* _Problem to work on_: Pull out of the data below the stretch of lines bounded by the one containing "control to help you." and the one containing "should I do?", both bounds included, unchanged.

* _The records_:
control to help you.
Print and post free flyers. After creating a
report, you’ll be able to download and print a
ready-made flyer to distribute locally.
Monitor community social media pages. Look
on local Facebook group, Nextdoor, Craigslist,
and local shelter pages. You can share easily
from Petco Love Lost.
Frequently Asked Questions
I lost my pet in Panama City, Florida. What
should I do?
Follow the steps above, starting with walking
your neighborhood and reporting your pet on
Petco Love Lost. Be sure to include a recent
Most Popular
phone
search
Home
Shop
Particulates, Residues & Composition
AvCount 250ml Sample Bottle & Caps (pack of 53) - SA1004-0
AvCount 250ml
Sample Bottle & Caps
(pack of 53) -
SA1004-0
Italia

--

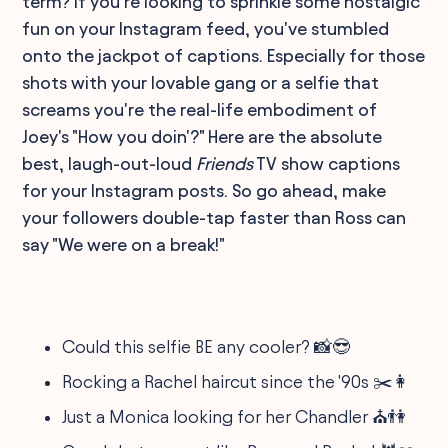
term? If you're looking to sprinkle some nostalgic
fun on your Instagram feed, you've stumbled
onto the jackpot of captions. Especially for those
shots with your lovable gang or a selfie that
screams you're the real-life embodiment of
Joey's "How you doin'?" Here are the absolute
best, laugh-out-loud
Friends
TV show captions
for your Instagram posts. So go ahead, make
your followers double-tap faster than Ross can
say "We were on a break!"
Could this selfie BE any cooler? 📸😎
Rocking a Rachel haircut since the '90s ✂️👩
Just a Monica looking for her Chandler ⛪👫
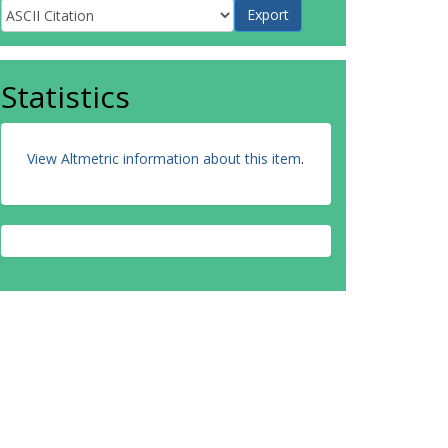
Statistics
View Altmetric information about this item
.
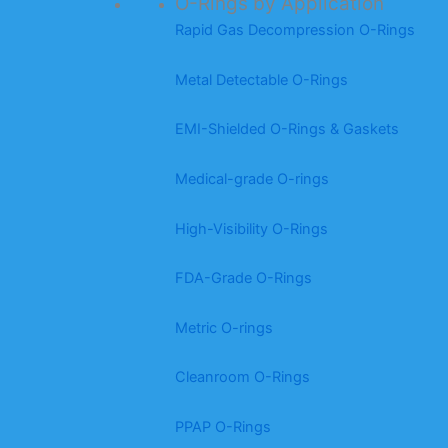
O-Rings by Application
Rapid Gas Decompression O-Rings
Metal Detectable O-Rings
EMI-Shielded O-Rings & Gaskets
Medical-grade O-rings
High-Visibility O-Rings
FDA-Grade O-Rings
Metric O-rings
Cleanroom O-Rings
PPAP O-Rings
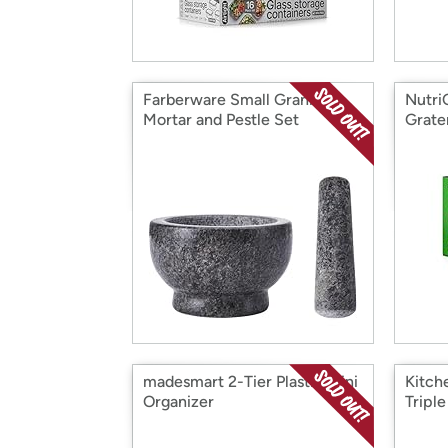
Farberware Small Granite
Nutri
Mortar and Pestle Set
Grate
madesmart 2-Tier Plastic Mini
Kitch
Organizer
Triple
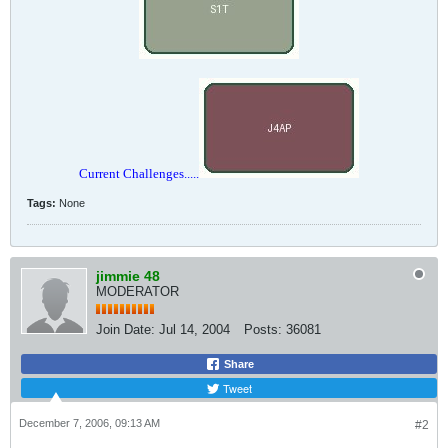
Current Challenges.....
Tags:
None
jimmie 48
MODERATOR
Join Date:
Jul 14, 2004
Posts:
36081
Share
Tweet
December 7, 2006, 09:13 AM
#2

* _Solution to the problem_:
control to help you.
Print and post free flyers. After creating a
report, you’ll be able to download and print a
ready-made flyer to distribute locally.
Monitor community social media pages. Look
on local Facebook group, Nextdoor, Craigslist,
and local shelter pages. You can share easily
from Petco Love Lost.
Frequently Asked Questions
I lost my pet in Panama City, Florida. What
should I do?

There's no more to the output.